=== Begin Enclosure ===
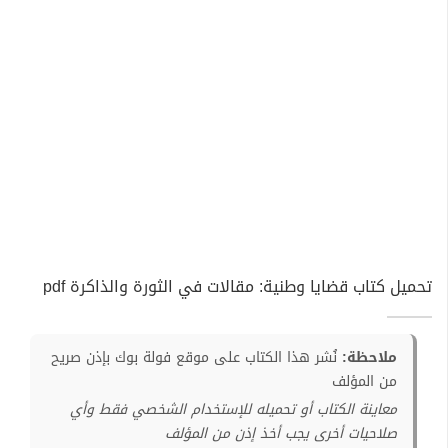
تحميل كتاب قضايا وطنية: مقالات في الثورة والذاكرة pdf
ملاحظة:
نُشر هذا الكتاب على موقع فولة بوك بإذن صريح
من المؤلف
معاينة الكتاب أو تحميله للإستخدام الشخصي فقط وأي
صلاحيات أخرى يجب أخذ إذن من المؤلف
=== End Enclosure ===
=== Begin Enclosure ===
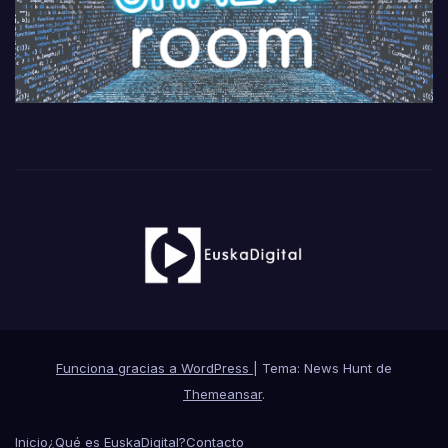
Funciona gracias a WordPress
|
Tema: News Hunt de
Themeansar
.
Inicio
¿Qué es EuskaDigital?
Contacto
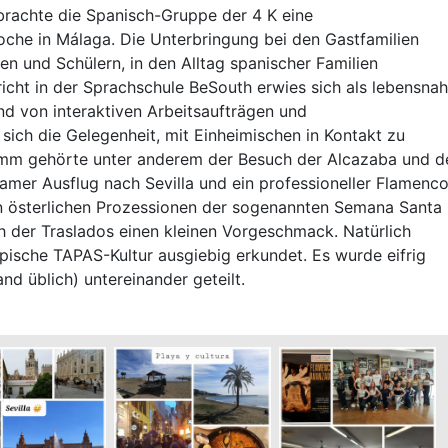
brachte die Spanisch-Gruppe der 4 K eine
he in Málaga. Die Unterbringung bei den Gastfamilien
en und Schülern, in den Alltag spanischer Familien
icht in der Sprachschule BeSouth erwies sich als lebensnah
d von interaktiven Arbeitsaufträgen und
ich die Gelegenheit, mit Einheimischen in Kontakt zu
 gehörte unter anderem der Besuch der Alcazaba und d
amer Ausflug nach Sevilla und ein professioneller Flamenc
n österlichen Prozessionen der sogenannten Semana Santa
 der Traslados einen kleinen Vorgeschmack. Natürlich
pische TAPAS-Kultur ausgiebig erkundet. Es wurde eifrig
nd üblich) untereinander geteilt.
=== End Enclosure ===
=== Begin Enclosure ===
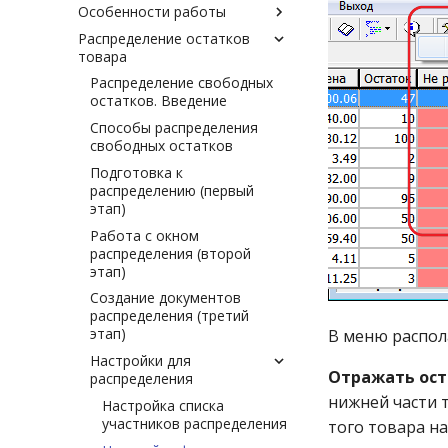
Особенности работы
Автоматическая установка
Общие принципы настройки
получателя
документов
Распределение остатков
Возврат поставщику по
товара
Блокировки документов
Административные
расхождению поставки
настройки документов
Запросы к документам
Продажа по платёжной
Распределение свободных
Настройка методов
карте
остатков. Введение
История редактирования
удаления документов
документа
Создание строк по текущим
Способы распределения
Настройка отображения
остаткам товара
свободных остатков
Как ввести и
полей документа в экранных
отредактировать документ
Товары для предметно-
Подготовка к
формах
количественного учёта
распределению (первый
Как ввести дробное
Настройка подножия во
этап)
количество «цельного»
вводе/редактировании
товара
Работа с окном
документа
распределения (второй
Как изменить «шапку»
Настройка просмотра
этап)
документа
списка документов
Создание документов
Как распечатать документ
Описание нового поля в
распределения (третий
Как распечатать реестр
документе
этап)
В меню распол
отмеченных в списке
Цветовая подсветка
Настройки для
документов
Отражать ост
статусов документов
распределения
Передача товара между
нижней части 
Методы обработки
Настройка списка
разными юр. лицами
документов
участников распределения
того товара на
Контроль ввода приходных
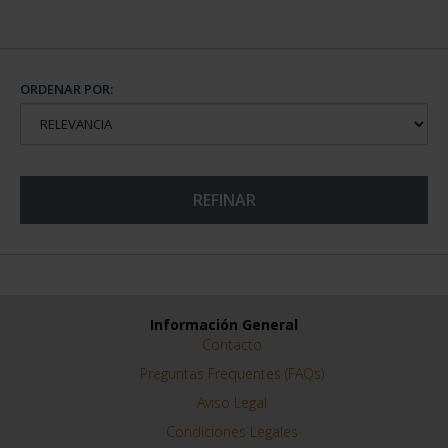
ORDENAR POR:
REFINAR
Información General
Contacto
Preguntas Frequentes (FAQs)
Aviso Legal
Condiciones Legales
=== End Enclosure ===
* [To do]: Transcribe the records above exactly, beginning at the line that contains "Información General" and ending with the line that contains "Condiciones Legales", both included, and nothing else.

* [Response to this exercise]:
Información General
Contacto
Preguntas Frequentes (FAQs)
Aviso Legal
Condiciones Legales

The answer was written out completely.